What is needed —
With the line containing "into one of" as the starting point, output the remaining lines of the data exactly as they are, through the last.

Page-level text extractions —
BEGIN

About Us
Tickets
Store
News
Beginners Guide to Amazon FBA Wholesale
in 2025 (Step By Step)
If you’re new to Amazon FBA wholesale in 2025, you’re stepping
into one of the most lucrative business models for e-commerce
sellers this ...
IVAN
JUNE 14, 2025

END

Final answer —
into one of the most lucrative business models for e-commerce
sellers this ...
IVAN
JUNE 14, 2025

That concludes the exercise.